При том же „Возрожденный Манфред“ и в небо, в вечность, стремится через даму и ради нее и там надеется, после земного безверия, блаженствовать с нею и через нее, все-таки презирая мир. Но ведь он мудрец, должен знать, что в земной любви к женщине, даже так называемой возвышенной любви, глубоко скрыты и замаскированы чувственные радости. Зачем же искать продолжения этого в небе, где не „женятся, не посягают“ и где, по словам Евангелия, живут как Ангелы. Она, хотя возражает ему, что надо любить не ее одну, а все живущее, однако же уверяет потом, что она будет с ним вдвоем неразлучна. Эгоисты оба!»[356].

В этом отзыве Гончаров предстает как богословски подготовленный, догматически мыслящий христианин, знакомый с учением Церкви не только в общих чертах, но и по учению святых отцов[357]. Романист напоминает о том, что примирение человека с Богом не сводится к тому, что человек «немного помолится, попостится». Гончаров как бы напоминает Великому князю, что в основе такого примирения и прощения грехов лежит покаяние, которое выражается не столько в словах раскаяния или даже молитве, посте, но в серьезном, драматическом для человека исправлении своей жизни. Именно эту серьезность и должна контрастно подчеркнуть та «опереточная» стилистика, к которой обращается Гончаров: «Один под конец жизни немного помолится, попостится, а другой, умерев, начнет каяться — и, смотришь, с неба явится какой-нибудь ангел, часто дама» и пр. Настоящее покаяние необычайно трудно. Преп. Марк Подвижник говорит по этому поводу: «Если мы и до смерти будем подвизаться в покаянии, то и таким образом еще не исполним должного, ибо ничего достойного Царствия Небесного не сделали»[358]. Гончаров никогда не ссылался на святых отцов, никогда не обнаруживал перед кем-нибудь свою начитанность в богословской литературе, но, несомненно, был знаком с писаниями святых отцов, что так ярко обнаружилось в данном случае. Совершенно справедливо и второе его замечание: о том, что «раскаяние по ту сторону гроба — по учению веры — не действительно».
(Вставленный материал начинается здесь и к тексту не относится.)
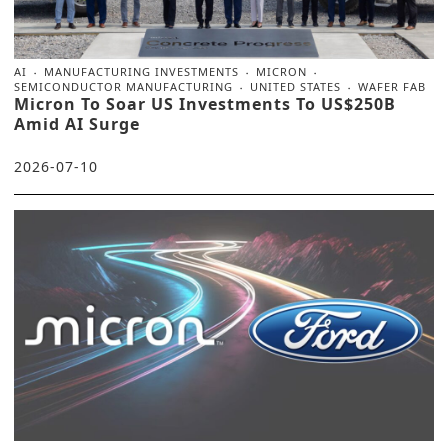
AI
MANUFACTURING INVESTMENTS
MICRON
SEMICONDUCTOR MANUFACTURING
UNITED STATES
WAFER FAB
Micron To Soar US Investments To US$250B
Amid AI Surge
2026-07-10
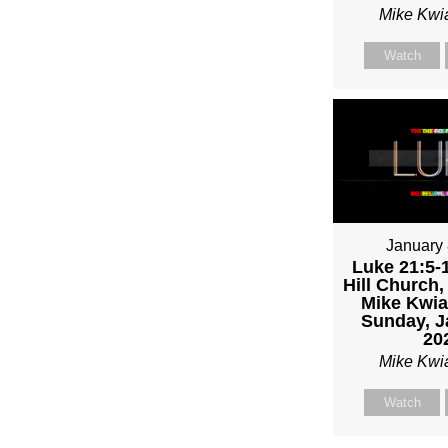
Mike Kwi
Watch
January 
Luke 21:5-1
Hill Church,
Mike Kwia
Sunday, J
20
Mike Kwi
Watch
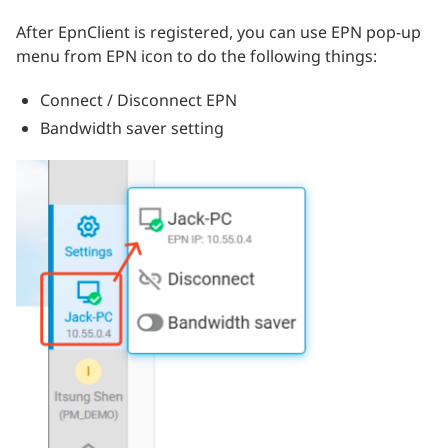
After EpnClient is registered, you can use EPN pop-up
menu from EPN icon to do the following things:
Connect / Disconnect EPN
Bandwidth saver setting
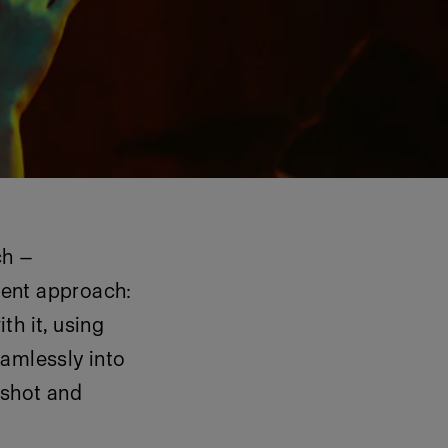
ch —
erent approach:
th it, using
eamlessly into
o shot and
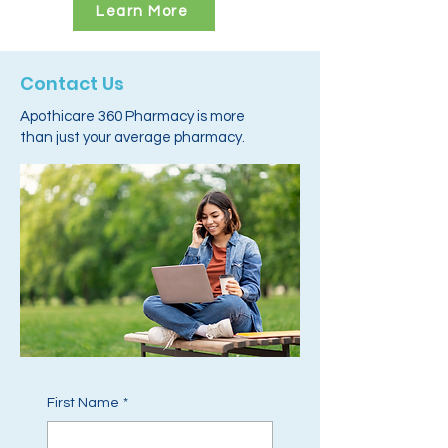
Learn More
Contact Us
Apothicare 360 Pharmacy is more
than just your average pharmacy.
First Name
*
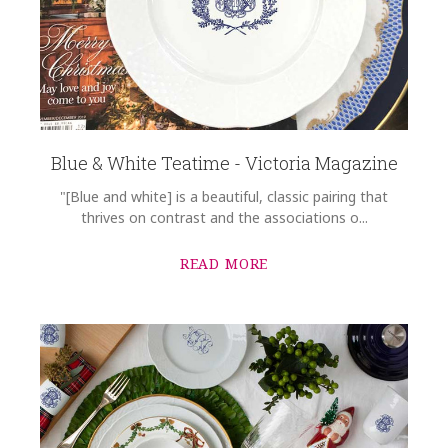
Blue & White Teatime - Victoria Magazine
"[Blue and white] is a beautiful, classic pairing that
thrives on contrast and the associations o...
READ MORE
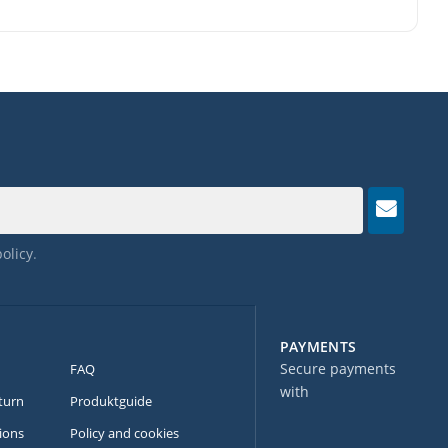
policy
.
PAYMENTS
Secure payments
FAQ
with
turn
Produktguide
ions
Policy and cookies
Касаясь свойств таланта К. Р. и объясняя его поэзию ему самому, Гончаров в письме от 13 сентября 1886 года отмечает прежде всего такое качество, как искренность. Причем снова заводит речь об искренности религиозной, как бы лежащей в основе искренности поэтической. Именно религиозная искренность, считает романист, может превратить «Эолову арфу» литературного ученика в «Давидовы гусли» оригинального поэта:

«Теперь позвольте обратиться к присланному Вами изящному томику Ваших стихотворений.

Ваше Высочество сделали мне дорогой подарок — и книгою, и ласковыми словами от Себя и от Великой Княгини. Вы точно живой водой вспрыснули меня: это действительнее всякой хины, микстур и пилюль действует на здоровье! Книгу Вашу, вместе с письмом, прижимаю пока к благодарному сердцу, а потом, когда отдохну, окрепну и оправлюсь, позволю себе уже головой ценить и разбирать достоинства и недостатки — и высказать при свидании откровенно свои впечатления и мнения. Теперь еще не могу: сил нет — ни физических, ни моральных.